Sunday, October 21, 2018

Don’t wait to have your voice heard. Make your voice heard NOW.


Attention all residents of the City of Lake Worth.

And everyone else in South Florida concerned about truck and train traffic too.

Tell your elected leaders you support the US 27 Multimodal Corridor.


Why?


Are you tired of all that tractor trailer freight traffic on I-95? Huge trucks heading north and south twenty-four hours a day, seven days a week, month after month and year after year?

Don’t you wish those trucks had another route?

Don’t you wish there was another way for freight train traffic to haul goods north and south? Empty and full cars of hazardous materials and raw materials and train car after train car of new and used cars for people, many of whom will end up on I-95 creating even more traffic with all those big trucks?

What if I told you there was a solution
on the horizon?


And what can you do to make this
solution a reality?


If you live in the City of Lake Worth next week you can start by contacting your LOCAL elected officials, and for everyone else in Palm Beach County your County elected officials, and then later your elected officials up in Tallahassee and those up in Washington, D.C. too.


The US 27 Multimodal Corridor:

Click on map to enlarge (see legend below).

Moving truck and train traffic west: West of I-95. West of the Florida Turnpike. West of Florida East Coast (FEC) railroad. West of CSX tracks.

To learn more about this project that will improve your life dramatically click on this link. If you see or talk to an elected official today, tomorrow or next week remember to say this: “I support the US 27 Multimodal Corridor!”

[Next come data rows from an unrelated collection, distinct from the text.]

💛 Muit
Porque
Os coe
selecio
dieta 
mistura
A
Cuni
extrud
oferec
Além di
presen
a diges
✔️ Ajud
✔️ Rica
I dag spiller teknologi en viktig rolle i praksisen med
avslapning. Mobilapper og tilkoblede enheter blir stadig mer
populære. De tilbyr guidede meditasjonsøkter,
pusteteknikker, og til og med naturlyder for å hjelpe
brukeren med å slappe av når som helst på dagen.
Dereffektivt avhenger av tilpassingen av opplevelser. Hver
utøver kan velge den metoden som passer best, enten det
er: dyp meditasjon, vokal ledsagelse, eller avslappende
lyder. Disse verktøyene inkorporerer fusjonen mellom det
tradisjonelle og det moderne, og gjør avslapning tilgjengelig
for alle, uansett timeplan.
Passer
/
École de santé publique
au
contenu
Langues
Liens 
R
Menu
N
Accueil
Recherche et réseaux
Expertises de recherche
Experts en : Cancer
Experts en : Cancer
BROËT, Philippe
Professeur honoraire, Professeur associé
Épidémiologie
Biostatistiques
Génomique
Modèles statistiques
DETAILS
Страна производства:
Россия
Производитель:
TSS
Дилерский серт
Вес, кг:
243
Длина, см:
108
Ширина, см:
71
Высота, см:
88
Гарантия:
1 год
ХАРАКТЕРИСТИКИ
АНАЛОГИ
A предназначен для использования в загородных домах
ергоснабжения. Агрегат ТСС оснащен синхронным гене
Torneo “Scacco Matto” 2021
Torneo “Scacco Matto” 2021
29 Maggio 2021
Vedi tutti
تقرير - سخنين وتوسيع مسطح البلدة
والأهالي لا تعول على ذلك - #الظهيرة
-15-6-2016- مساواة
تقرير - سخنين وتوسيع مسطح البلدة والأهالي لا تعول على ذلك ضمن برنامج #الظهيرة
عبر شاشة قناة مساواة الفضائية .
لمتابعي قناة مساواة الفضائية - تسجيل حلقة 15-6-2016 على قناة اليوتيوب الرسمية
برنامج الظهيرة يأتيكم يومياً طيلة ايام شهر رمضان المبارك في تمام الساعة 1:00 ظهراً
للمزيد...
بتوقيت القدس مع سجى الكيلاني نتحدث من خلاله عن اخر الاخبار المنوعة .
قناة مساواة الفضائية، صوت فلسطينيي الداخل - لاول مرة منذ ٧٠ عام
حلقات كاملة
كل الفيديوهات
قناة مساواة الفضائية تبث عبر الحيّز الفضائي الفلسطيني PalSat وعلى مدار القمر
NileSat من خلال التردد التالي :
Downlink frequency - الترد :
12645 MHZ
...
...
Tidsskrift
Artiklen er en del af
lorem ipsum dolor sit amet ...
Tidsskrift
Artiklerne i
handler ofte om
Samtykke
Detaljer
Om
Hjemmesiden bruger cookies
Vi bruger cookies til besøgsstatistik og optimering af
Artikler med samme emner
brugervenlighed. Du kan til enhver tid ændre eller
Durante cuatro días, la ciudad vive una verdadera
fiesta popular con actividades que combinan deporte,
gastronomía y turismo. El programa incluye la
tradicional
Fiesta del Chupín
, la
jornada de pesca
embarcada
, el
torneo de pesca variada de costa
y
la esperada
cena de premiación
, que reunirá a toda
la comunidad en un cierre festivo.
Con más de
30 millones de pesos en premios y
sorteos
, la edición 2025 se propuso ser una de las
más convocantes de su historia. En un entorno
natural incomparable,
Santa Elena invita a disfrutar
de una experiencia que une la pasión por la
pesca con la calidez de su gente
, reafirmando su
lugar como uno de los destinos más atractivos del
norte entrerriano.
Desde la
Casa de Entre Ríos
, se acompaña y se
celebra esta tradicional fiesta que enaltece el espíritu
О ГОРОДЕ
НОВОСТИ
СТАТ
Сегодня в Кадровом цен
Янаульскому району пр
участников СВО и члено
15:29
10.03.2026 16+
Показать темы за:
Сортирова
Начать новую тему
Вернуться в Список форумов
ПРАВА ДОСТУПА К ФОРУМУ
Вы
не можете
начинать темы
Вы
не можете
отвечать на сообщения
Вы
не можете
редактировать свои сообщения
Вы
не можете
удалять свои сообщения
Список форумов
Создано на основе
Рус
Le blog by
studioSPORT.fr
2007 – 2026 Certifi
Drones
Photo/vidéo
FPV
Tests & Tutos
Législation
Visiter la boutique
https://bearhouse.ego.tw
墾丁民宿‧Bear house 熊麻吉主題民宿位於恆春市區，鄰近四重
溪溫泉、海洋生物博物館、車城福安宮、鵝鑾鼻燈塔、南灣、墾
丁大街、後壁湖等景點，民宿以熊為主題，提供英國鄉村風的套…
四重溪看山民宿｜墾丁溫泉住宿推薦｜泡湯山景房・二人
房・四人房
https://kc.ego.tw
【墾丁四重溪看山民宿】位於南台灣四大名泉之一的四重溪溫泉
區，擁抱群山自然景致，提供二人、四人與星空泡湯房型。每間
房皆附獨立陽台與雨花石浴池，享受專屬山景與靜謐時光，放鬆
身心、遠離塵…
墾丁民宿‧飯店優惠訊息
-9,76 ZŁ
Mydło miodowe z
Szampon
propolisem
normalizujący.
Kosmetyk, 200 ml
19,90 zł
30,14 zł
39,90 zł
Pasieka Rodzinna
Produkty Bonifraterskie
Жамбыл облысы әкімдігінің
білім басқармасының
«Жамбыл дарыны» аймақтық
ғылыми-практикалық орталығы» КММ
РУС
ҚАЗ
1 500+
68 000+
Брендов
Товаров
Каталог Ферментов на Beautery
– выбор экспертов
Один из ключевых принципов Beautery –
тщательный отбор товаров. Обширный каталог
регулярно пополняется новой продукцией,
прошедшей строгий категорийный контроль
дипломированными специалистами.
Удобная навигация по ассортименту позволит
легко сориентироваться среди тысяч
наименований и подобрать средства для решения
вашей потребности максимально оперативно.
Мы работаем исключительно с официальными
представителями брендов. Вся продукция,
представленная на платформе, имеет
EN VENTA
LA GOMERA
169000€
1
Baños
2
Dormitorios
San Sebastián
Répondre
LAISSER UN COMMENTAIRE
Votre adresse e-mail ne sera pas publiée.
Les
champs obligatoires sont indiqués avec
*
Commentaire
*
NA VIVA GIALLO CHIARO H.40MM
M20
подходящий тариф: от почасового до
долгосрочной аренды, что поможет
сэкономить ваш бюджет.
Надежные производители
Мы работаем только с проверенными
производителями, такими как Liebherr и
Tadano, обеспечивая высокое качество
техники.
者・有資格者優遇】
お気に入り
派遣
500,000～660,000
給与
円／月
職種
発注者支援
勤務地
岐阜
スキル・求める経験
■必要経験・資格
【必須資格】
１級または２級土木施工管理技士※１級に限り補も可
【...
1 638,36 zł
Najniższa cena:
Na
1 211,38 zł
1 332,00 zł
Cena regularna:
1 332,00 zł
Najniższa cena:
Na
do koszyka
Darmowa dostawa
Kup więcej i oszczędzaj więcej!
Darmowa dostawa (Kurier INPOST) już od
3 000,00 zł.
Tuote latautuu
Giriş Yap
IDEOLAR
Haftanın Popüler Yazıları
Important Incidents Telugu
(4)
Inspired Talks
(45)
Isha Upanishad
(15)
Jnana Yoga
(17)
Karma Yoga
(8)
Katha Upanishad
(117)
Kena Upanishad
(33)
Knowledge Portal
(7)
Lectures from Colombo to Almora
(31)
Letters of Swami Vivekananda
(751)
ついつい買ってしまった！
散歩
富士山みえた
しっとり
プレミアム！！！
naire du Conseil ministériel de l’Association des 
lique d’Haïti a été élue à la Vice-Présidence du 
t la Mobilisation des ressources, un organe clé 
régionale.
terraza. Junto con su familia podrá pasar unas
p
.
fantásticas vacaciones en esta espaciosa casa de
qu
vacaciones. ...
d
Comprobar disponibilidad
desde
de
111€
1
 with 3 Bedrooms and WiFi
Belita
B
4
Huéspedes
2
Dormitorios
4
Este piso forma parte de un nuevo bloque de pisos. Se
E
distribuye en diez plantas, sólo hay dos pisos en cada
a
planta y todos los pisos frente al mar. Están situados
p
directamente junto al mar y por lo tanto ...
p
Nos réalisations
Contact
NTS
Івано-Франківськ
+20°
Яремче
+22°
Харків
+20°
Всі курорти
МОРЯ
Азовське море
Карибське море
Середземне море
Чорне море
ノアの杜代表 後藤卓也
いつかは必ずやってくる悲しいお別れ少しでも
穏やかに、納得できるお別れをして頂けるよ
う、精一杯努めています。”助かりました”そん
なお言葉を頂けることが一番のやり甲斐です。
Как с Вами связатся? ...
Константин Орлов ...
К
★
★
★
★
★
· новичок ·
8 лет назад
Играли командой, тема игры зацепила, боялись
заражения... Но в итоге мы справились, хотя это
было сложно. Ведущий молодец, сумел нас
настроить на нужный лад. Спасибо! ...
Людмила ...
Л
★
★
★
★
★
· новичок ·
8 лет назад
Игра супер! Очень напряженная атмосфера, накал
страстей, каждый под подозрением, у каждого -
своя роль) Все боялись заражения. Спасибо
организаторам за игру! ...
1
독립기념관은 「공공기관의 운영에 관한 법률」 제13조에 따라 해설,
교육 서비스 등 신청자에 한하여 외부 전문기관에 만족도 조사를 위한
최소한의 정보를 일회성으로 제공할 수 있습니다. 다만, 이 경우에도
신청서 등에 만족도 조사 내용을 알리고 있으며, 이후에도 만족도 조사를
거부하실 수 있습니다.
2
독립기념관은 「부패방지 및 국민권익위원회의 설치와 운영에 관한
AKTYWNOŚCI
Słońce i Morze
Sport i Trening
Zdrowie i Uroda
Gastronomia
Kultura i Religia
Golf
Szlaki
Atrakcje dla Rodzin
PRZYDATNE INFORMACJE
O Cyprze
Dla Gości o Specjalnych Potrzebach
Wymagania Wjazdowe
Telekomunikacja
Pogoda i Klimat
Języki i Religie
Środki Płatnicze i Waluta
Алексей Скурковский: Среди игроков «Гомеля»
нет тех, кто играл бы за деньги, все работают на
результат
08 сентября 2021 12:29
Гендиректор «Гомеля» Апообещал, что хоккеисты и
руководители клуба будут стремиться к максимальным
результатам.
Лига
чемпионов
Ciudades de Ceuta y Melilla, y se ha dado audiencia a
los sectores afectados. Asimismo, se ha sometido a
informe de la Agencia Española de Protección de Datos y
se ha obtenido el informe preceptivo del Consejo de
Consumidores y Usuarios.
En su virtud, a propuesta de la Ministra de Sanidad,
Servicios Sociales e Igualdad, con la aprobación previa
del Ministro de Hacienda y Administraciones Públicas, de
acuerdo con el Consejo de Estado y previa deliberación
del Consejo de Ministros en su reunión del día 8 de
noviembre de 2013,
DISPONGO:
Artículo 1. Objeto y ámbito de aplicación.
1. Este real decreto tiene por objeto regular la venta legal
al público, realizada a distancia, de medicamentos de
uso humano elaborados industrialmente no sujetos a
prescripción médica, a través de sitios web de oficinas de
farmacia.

Legend. The map above is by Regional
Planning Council (RPC):

  • Furthest south is South Florida RPC.
  • To the north starting with Palm Beach County is Treasure Coast RPC.
  • West of Lake Okeechobee is Southwest Florida RPC.
  • North of Lake Okeechobee is Central Florida RPC.
  • At top of map is East Central Florida RPC.

Question: If there was $1.5B in public funds available for a project here in South Florida. . .


Map of the South Florida Water Management District (SFWMD):

What do you support in Palm Beach County? Moving freight traffic west from the coast or constructing a new reservoir to the south of Lake Okeechobee? With limited State and Federal funding available this is a very serious public policy debate.